Miles começou a cuspir freneticamente, inclinando-se sobre a beirada das asas de Roland.
— Foi meu jeito de me conectar com Luce. — Ariane encolheu os ombros. — Mas tome, pegue amendoins.
— Não é estranho que a gente esteja assistindo aos dois como se fosse um filme? — perguntou Shelby. — A gente deveria imaginá-los como um romance, um poema, uma música. Às vezes me sinto oprimida ao ver o quanto o meio cinematográfico é redutor.
— Ei. Roland não precisava ter trazido você até aqui, Nefilim. Então não banque a intelectual, apenas assista. Veja. — Ariane bateu palmas. — Ele está completamente fissurado no cabelo dela. Aposto que vai para casa desenhá-lo. Esta noite mesmo. Que foooooofo!
— Ariane, você se saiu bem demais sendo a adolescente — disse Roland. — Quanto tempo mais vamos ter de ficar assistindo? Quero dizer, você não acha que eles já conquistaram um pouquinho de privacidade a esta altura?
— Ele tem razão — disse Ariane. — Temos outras coisas em nossa agenda celestial. Tipo... — O sorriso dela sumiu quando pareceu não conseguir pensar em nada.
— Então vocês se encontram com frequência? — perguntou Miles a Ariane, Annabelle e Roland. — Desde que Roland, vocês sabem...
— Claro que a gente vê Roland. — Annabelle sorriu para o anjo. — Porque ainda estamos insistindo com ele. Mesmo depois de todos esses anos. O Trono inventou o perdão, sabia?
Roland balançou a cabeça.
— Acho que a redenção divina para mim não está nos planos de curto prazo do Trono. Tudo é tão branco aqui em cima.
— Nunca se sabe — interrompeu Ariane. — Ela fica muito cabeça aberta às vezes. Dê uma passada para dar um oi. Lembre-se: foi por causa do Trono que Daniel e Luce estão juntos agora.
Roland ficou sério, olhando além da cena que se descortinava lá embaixo, para as nuvens distantes e escuras.
— O equilíbrio entre o Céu e o Inferno estava perfeito da última vez que verifiquei. Você não precisa que eu desequilibre a balança.
— Sempre existe pelo menos a esperança de que a gente possa se reunir de novo — disse Annabelle. — Luce e Daniel são um exemplo disso: nenhum castigo é eterno. Talvez nem o de Lúcifer.
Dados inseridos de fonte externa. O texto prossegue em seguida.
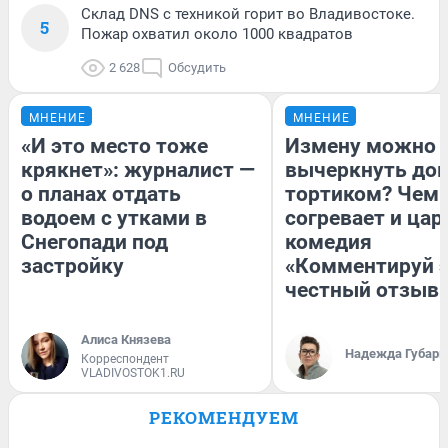
Склад DNS с техникой горит во Владивостоке.
5
Пожар охватил около 1000 квадратов
2 628
Обсудить
МНЕНИЕ
МНЕНИЕ
«И это место тоже
Измену можно
крякнет»: журналист —
вычеркнуть до
о планах отдать
тортиком? Чем
водоем с утками в
согревает и цар
Снегопади под
комедия
застройку
«Комментируй э
честный отзыв
Алиса Князева
Надежда Губарь
Корреспондент
VLADIVOSTOK1.RU
РЕКОМЕНДУЕМ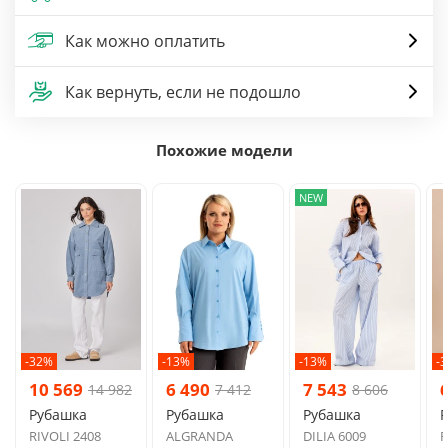
Как можно оплатить
Как вернуть, если не подошло
Похожие модели
NEW
-32%
-13%
-13%
-
10 569
6 490
7 543
14 982
7 412
8 606
Рубашка
Рубашка
Рубашка
RIVOLI 2408
ALGRANDA
DILIA 6009
R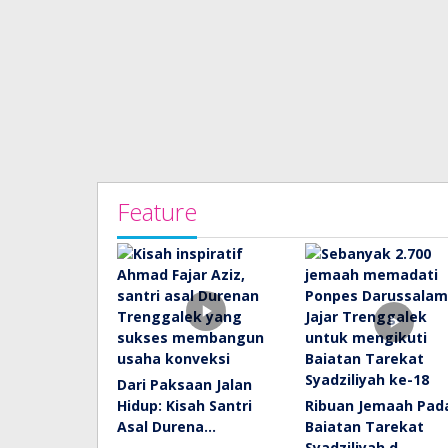
Feature
Dari Paksaan Jalan
Hidup: Kisah Santri
Ribuan Jemaah Pad
Asal Durena…
Baiatan Tarekat
Syadziliyah d…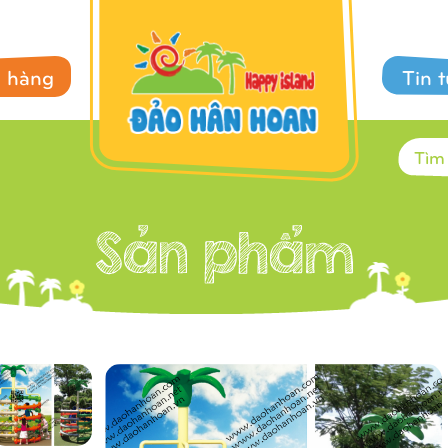
 hàng
Tin 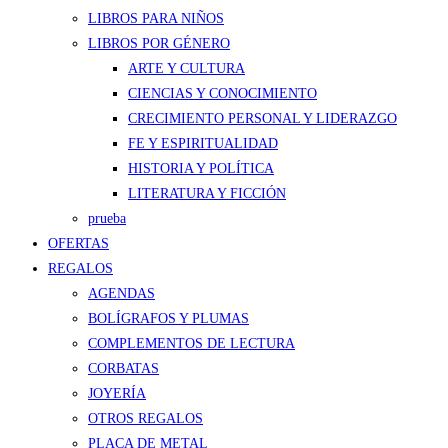
LIBROS PARA NIÑOS
LIBROS POR GÉNERO
ARTE Y CULTURA
CIENCIAS Y CONOCIMIENTO
CRECIMIENTO PERSONAL Y LIDERAZGO
FE Y ESPIRITUALIDAD
HISTORIA Y POLÍTICA
LITERATURA Y FICCIÓN
prueba
OFERTAS
REGALOS
AGENDAS
BOLÍGRAFOS Y PLUMAS
COMPLEMENTOS DE LECTURA
CORBATAS
JOYERÍA
OTROS REGALOS
PLACA DE METAL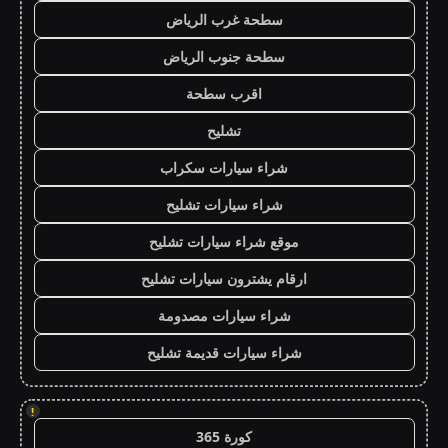
سطحة غرب الرياض
سطحة جنوب الرياض
اقرب سطحة
تشليح
شراء سيارات سكراب
شراء سيارات تشليح
موقع شراء سيارات تشليح
ارقام يشترون سيارات تشليح
شراء سيارات مصدومة
شراء سيارات قديمة تشليح
!
كورة 365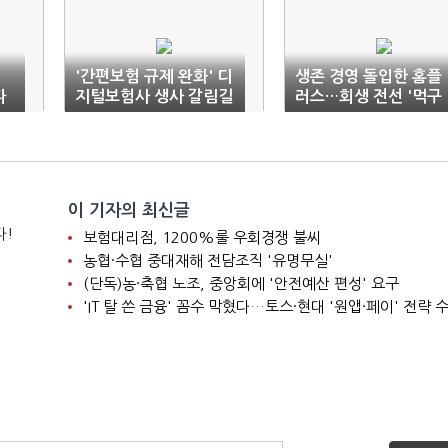
'간편보험 규제 완화' 디
생존 경영 돌입한 홈플
다
지털보험사 생사 갈림길
러스…회생 전선 '먹구
름'
이 기자의 최신글
다!
보험대리점, 1200%룰 우회경쟁 불씨
농협·수협 중대재해 전담조직 '유명무실'
(단독)농·축협 노조, 중앙회에 '안전예산 편성' 요구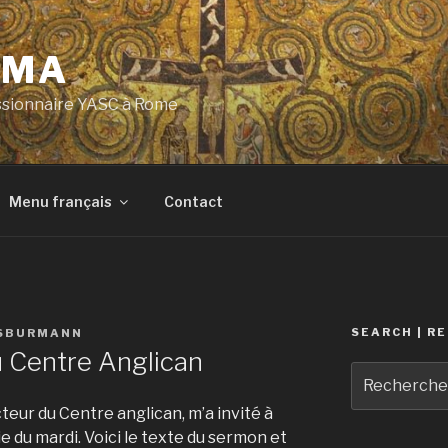
OMA
ssionnaire YASC à Rome
Menu français
Contact
SEARCH | R
ISBURMANN
 Centre Anglican
Recherche
pour
teur du Centre anglican, m’a invité à
:
 du mardi. Voici le texte du sermon et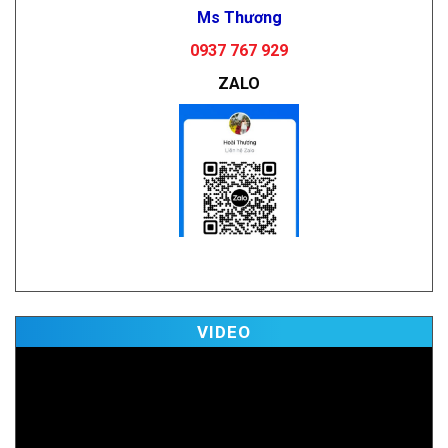
Ms Thương
0937 767 929
ZALO
Vi
VIDEO
Pl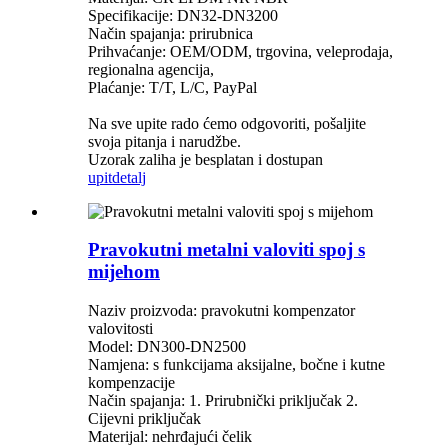
Specifikacije: DN32-DN3200
Način spajanja: prirubnica
Prihvaćanje: OEM/ODM, trgovina, veleprodaja,
regionalna agencija,
Plaćanje: T/T, L/C, PayPal
Na sve upite rado ćemo odgovoriti, pošaljite
svoja pitanja i narudžbe.
Uzorak zaliha je besplatan i dostupan
upit
detalj
Pravokutni metalni valoviti spoj s
mijehom
Naziv proizvoda: pravokutni kompenzator
valovitosti
Model: DN300-DN2500
Namjena: s funkcijama aksijalne, bočne i kutne
kompenzacije
Način spajanja: 1. Prirubnički priključak 2.
Cijevni priključak
Materijal: nehrđajući čelik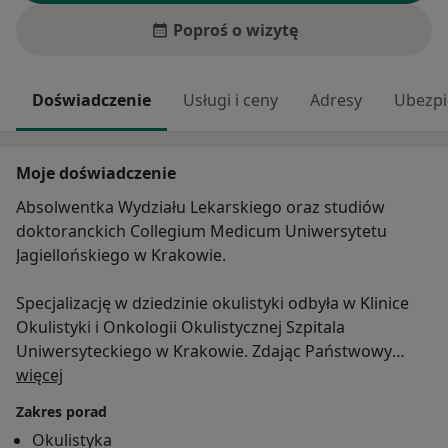
Poproś o wizytę
Doświadczenie
Usługi i ceny
Adresy
Ubezpi
Moje doświadczenie
Absolwentka Wydziału Lekarskiego oraz studiów
doktoranckich Collegium Medicum Uniwersytetu
Jagiellońskiego w Krakowie.
Specjalizację w dziedzinie okulistyki odbyła w Klinice
Okulistyki i Onkologii Okulistycznej Szpitala
Uniwersyteckiego w Krakowie. Zdając Państwowy
O mnie
Egzamin Specjalizacyjny uzyskała tytuł specjalisty
więcej
okulistyki.
Zakres porad
Okulistyka
Z wyróżnieniem obroniła rozprawę doktorską na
— Alguém teve notícias de Cam? — perguntou Shelby. Por alguns instantes, as nuvens ficaram em silêncio. Então Shelby pigarreou e se virou para Miles. — Bem, falando em coisas que não são eternas... O turno da nossa babá está quase terminando. Ela nos cobrou hora extra semana passada, quando o jogo dos Dodgers teve prorrogação.
— Vocês querem ser avisados quando Luce e Daniel tiverem o primeiro encontro? — perguntou Annabelle.
Miles apontou para a Terra.
— Ei, mas não era para a gente deixar os dois em paz?
— Eu quero acompanhar! — disse Shelby. — Não escute o que ele diz. — E, para Miles: — Nem um pio.
Roland envolveu um Nefilim ao redor de cada asa e se preparou para levantar voo.
Então os anjos, o demônio e o Nefilim voaram até os confins distantes do céu, deixando por um momento um clarão brilhante de luz atrás deles enquanto, lá embaixo, Luce e Daniel se apaixonavam pela primeira — e última — vez.